3.1. Data Augmentation

To enhance the diversity and richness of our input samples, we apply random augmentation to each sample, resulting in a modified representation denoted as $\widehat{\mathit{x}}=Aug\left(\mathit{x}\right)$. Each augmentation operation provides a distinct perspective and contributes a subset of the original sample’s information. Specifically, for image data, we employ a range of transformations such as cropping, rotation, contrast adjustment, inversion, flipping, solarization, posterization, brightness adjustment, and sharpness adjustment. On the other hand, for text data, we incorporate a random masking technique to introduce variability.

3.2. Encoder Network

Our objective is to train an encoder network denoted as $f_{\theta }(·)$ using a set of labeled samples $\mathcal{X}=\{{\mathit{x}}_1,{\mathit{x}}_2,\dots ,{\mathit{x}}_n\}$. The role of $f_{\theta }(·)$ is to transform each input text or image ${\mathit{x}}_i$ into an embedding vector ${\mathit{h}}_{\mathit{i}}=f_{\theta }\left({\mathit{x}}_i\right)\in {\mathbb{R}}^d$, where d represents the output dimension.

We employ the same encoder network for the original and augmented samples to achieve this, generating two separate representation vectors. Our approach uses BERT and ViT as encoders to extract hidden representations from the text and image inputs. These models are specifically chosen to capture the intricate features within the text data.

3.3. Channel Attention-Based Global Statistics Image Features

We compute the statistical properties of the extracted feature vectors to capture important characteristics. Specifically, we calculate the standard deviation and mean for each feature.

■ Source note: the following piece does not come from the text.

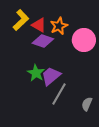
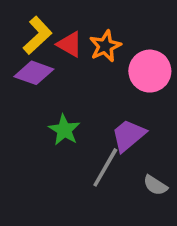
purple diamond: (43, 41) -> (34, 73), moved
purple trapezoid: (51, 76) -> (128, 135), moved
gray semicircle: (87, 104) -> (155, 185), turned -80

$${\mathit{\mu }}_i=\frac{1}{n}\sum _{j=1}^n{\mathit{h}}_i$$

(1)

$$\mathit{\sigma }=\frac{1}{n}\sum _{j=1}^n{\left({\mathit{h}}_i-{\mu }_i\right)}^2$$

(2)

$$G_I=concat({\mathit{h}}_i,\mathit{\mu },\mathit{\sigma })$$

(3)

where ${\mathit{h}}_i$ represents the ith image element and n denotes the number of samples. These global statistics features ${\mathbf{G}}_I$ provide insights into the distribution and central tendency of the features, aiding in capturing salient information.

We introduce a channel attention mechanism to enhance the aggregated features’ representation power. This mechanism dynamically assigns weights to each channel in the aggregated feature vector, and the attention weight is calculated as follows:

$$A=\mathrm{Softmax}({\mathbf{W}}_g·\mathrm{ReLU}({\mathbf{W}}_f·G_I))$$

(4)

where ${\mathbf{W}}_f$ and ${\mathbf{W}}_g$ are learnable weight matrices, Softmax represents the Softmax function, and ReLU denotes the rectified linear unit function.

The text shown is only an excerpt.